Personal information
- Nickname: Greenthumbs

Sport
- Sport: Rowing
- Club: Glebe Rowing Club Drummoyne Rowing Club Balmain Rowing Club

Medal record
Men's rowing
Representing Australia
World Rowing Championships
| Gold medal – first place | 1980 Hazewinkel | LM4- |
| Gold medal – first place | 1981 Munich | LM4- |

= Graham Gardiner =

Australian rower

Graham Gardiner is an Australian former lightweight rower. He is a two-time World Champion.

==Club and state rowing==
Gardiner's commenced his senior rowing with the Glebe Rowing Club and competed in a men's junior 4+ at the 1979 Australian Rowing Championships. The following year he shifted to the Drummoyne Rowing Club in Sydney and won two national titles - the lightweight M2- with Clyde Hefer and the lightweight M4- with Hefer, Michael Smith and Graeme Wearne. In 1981 in those same two crews Gardiner again raced for those national titles but this time representing the Balmain Rowing Club and both to 2nd place.

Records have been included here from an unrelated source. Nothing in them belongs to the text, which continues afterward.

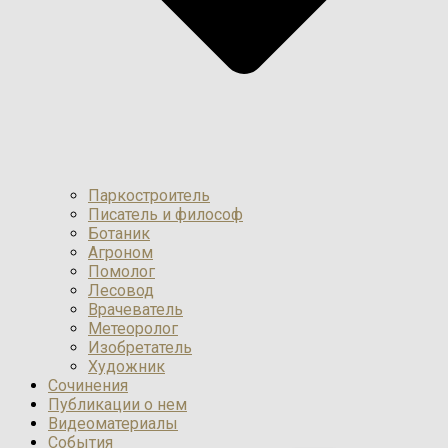
Паркостроитель
Писатель и философ
Ботаник
Агроном
Помолог
Лесовод
Врачеватель
Метеоролог
Изобретатель
Художник
Сочинения
Публикации о нем
Видеоматериалы
События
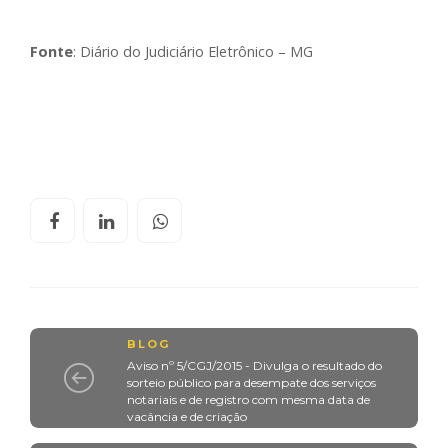
Fonte
: Diário do Judiciário Eletrônico – MG
BLOG
Aviso nº 5/CGJ/2015 - Divulga o resultado do
sorteio público para desempate dos serviços
notariais e de registro com mesma data de
vacância e de criação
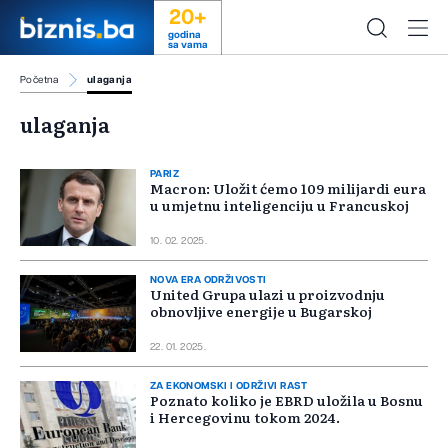
20+
godina
sa vama
Početna
ulaganja
ulaganja
PARIZ
Macron: Uložit ćemo 109 milijardi eura
u umjetnu inteligenciju u Francuskoj
10. 02. 2025.
NOVA ERA ODRŽIVOSTI
United Grupa ulazi u proizvodnju
obnovljive energije u Bugarskoj
22. 01. 2025.
ZA EKONOMSKI I ODRŽIVI RAST
Poznato koliko je EBRD uložila u Bosnu
i Hercegovinu tokom 2024.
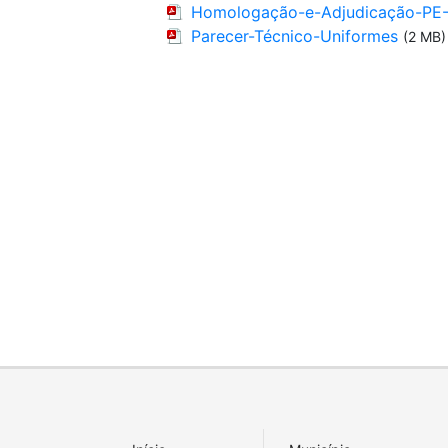
Homologação-e-Adjudicação-PE
Parecer-Técnico-Uniformes
(2 MB)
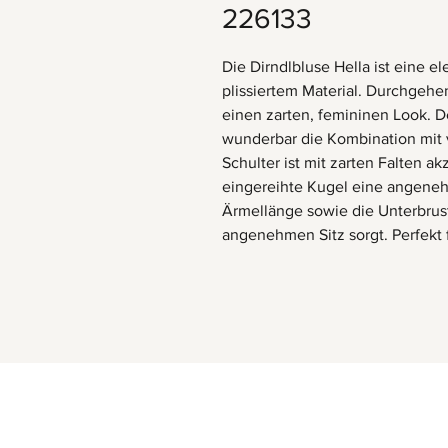
226133
Die Dirndlbluse Hella ist eine 
plissiertem Material. Durchgehen
einen zarten, femininen Look. D
wunderbar die Kombination mit 
Schulter ist mit zarten Falten ak
eingereihte Kugel eine angeneh
Ärmellänge sowie die Unterbrus
angenehmen Sitz sorgt. Perfekt 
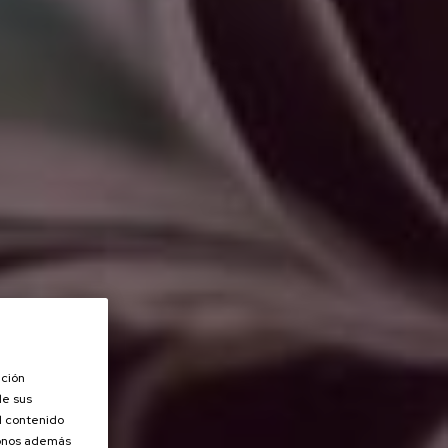
ación
de sus
el contenido
donos además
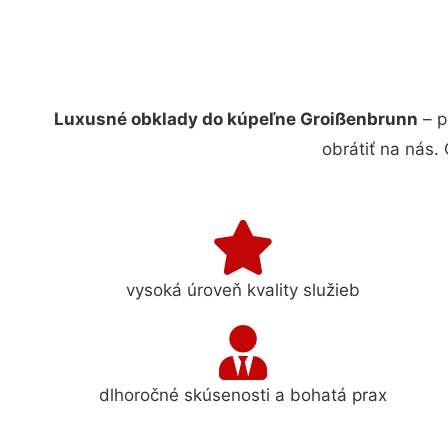
Luxusné obklady do kúpeľne Groißenbrunn
– p
obrátiť na nás.
vysoká úroveň kvality služieb
dlhoročné skúsenosti a bohatá prax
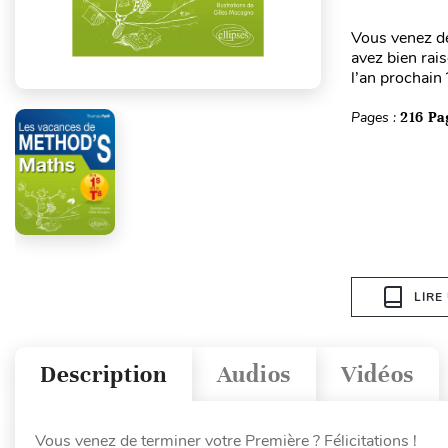
Vous venez de
avez bien rai
l’an prochain
Pages :
216 Pa
LIRE
Description
Audios
Vidéos
Vous venez de terminer votre Première ? Félicitations !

==National representative rowing==
Gardiner was selected for Australian representative honours in a LM4- for the 1980 World Rowing Championships in Hazewinkel - a lightweight only championship being an Olympic year. With Hefer he'd vied for top national honours throughout 1980 against the Victorian pair of Charles Bartlett and Simon Gillett. New Australian National Coaching Director Reinhold Batschi had introduced a small boat racing selection methodology and the choice of the two competitively matched pairs to comprise the Australian IV was clear. The crew took the gold medal and won Australia's second lightweight World Championship title. The following year in the same crew Gardiner raced at the 1981 World Rowing Championships in Munich and they successfully defended their title.